INFORMATION GIVEN:
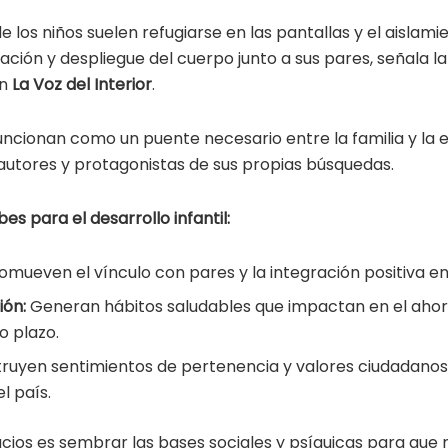
 los niños suelen refugiarse en las pantallas y el aislamie
ción y despliegue del cuerpo junto a sus pares, señala la
en
La Voz del Interior
.
funcionan como un puente necesario entre la familia y la 
 autores y protagonistas de sus propias búsquedas.
bes para el desarrollo infantil:
omueven el vínculo con pares y la integración positiva e
ión:
Generan hábitos saludables que impactan en el ahor
go plazo.
ruyen sentimientos de pertenencia y valores ciudadano
l país.
ios es sembrar las bases sociales y psíquicas para que n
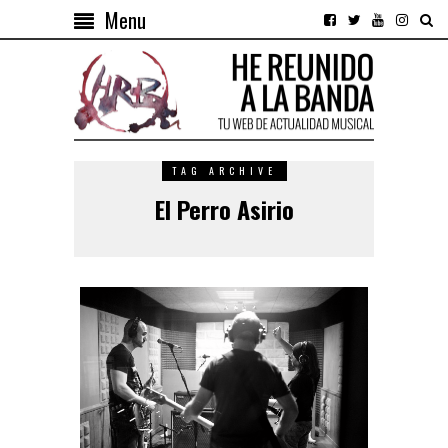
Menu
TAG ARCHIVE
El Perro Asirio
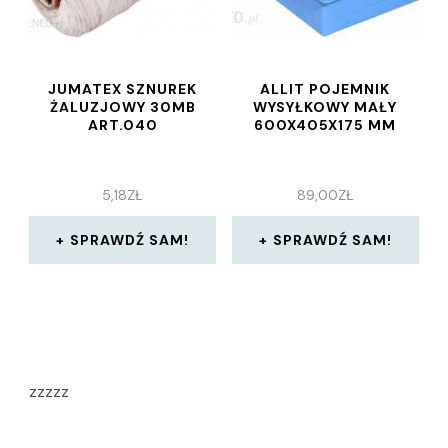
JUMATEX SZNUREK
ALLIT POJEMNIK
ŻALUZJOWY 30MB
WYSYŁKOWY MAŁY
ART.040
600X405X175 MM
5,18
ZŁ
89,00
ZŁ
SPRAWDŹ SAM!
SPRAWDŹ SAM!
zzzzz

EXERCISE DIRECTIONS: Show each line of the listing that holds the string "para".

EXERCISE SOLUTION:
bes para el desarrollo infantil:
ios es sembrar las bases sociales y psíquicas para que n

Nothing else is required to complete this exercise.